Saved data entries:
--------------------------------

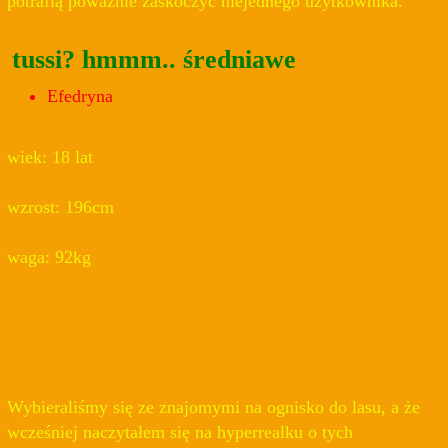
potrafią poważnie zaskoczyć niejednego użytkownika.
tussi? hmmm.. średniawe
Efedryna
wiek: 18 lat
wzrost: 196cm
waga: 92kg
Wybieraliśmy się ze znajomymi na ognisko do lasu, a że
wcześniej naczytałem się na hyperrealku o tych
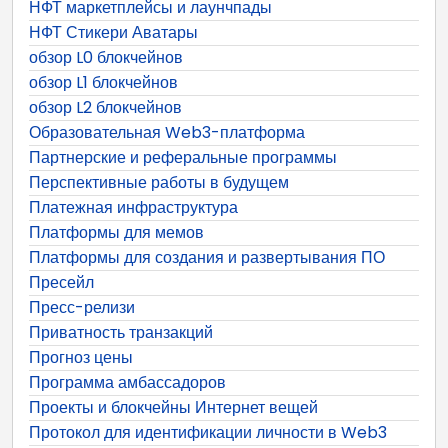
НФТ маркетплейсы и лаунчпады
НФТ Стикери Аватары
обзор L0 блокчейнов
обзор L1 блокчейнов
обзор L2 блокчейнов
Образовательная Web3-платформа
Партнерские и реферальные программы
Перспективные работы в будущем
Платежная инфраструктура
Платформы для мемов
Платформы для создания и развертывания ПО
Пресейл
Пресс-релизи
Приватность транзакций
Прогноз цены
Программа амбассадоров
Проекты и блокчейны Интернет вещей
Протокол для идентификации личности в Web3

--------------------------------

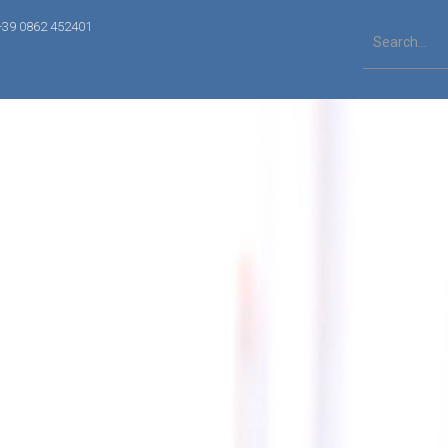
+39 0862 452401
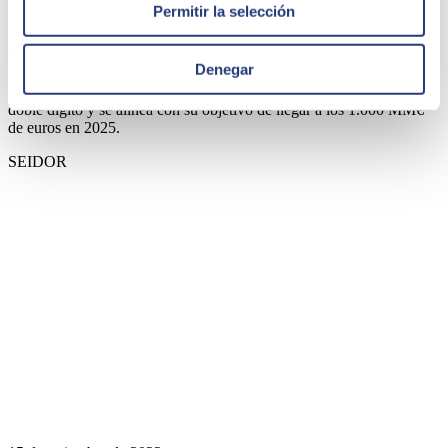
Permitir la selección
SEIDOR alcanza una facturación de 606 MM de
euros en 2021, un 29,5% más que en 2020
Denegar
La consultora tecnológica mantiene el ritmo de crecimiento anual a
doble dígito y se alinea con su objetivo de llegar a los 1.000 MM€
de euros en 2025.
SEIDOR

--------------------------------

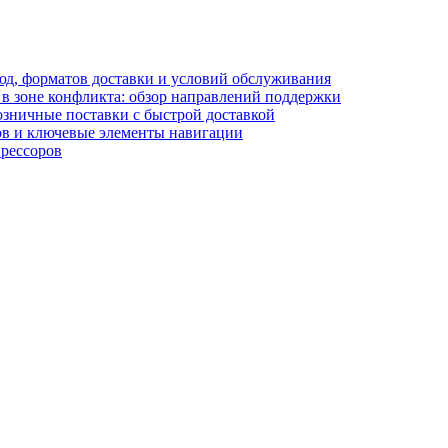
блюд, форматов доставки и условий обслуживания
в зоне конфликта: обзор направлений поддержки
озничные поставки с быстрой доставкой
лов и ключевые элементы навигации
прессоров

--------------------------------

Write out exactly the lines above between the one with "potrafią poważnie zaskoczyć" and the one with "Протокол для идентификации личности в Web3", inclusive, with pictures left out.

Exercise response:
potrafią poważnie zaskoczyć niejednego użytkownika.
tussi? hmmm.. średniawe
Efedryna
wiek: 18 lat
wzrost: 196cm
waga: 92kg
Wybieraliśmy się ze znajomymi na ognisko do lasu, a że
wcześniej naczytałem się na hyperrealku o tych
НФТ маркетплейсы и лаунчпады
НФТ Стикери Аватары
обзор L0 блокчейнов
обзор L1 блокчейнов
обзор L2 блокчейнов
Образовательная Web3-платформа
Партнерские и реферальные программы
Перспективные работы в будущем
Платежная инфраструктура
Платформы для мемов
Платформы для создания и развертывания ПО
Пресейл
Пресс-релизи
Приватность транзакций
Прогноз цены
Программа амбассадоров
Проекты и блокчейны Интернет вещей
Протокол для идентификации личности в Web3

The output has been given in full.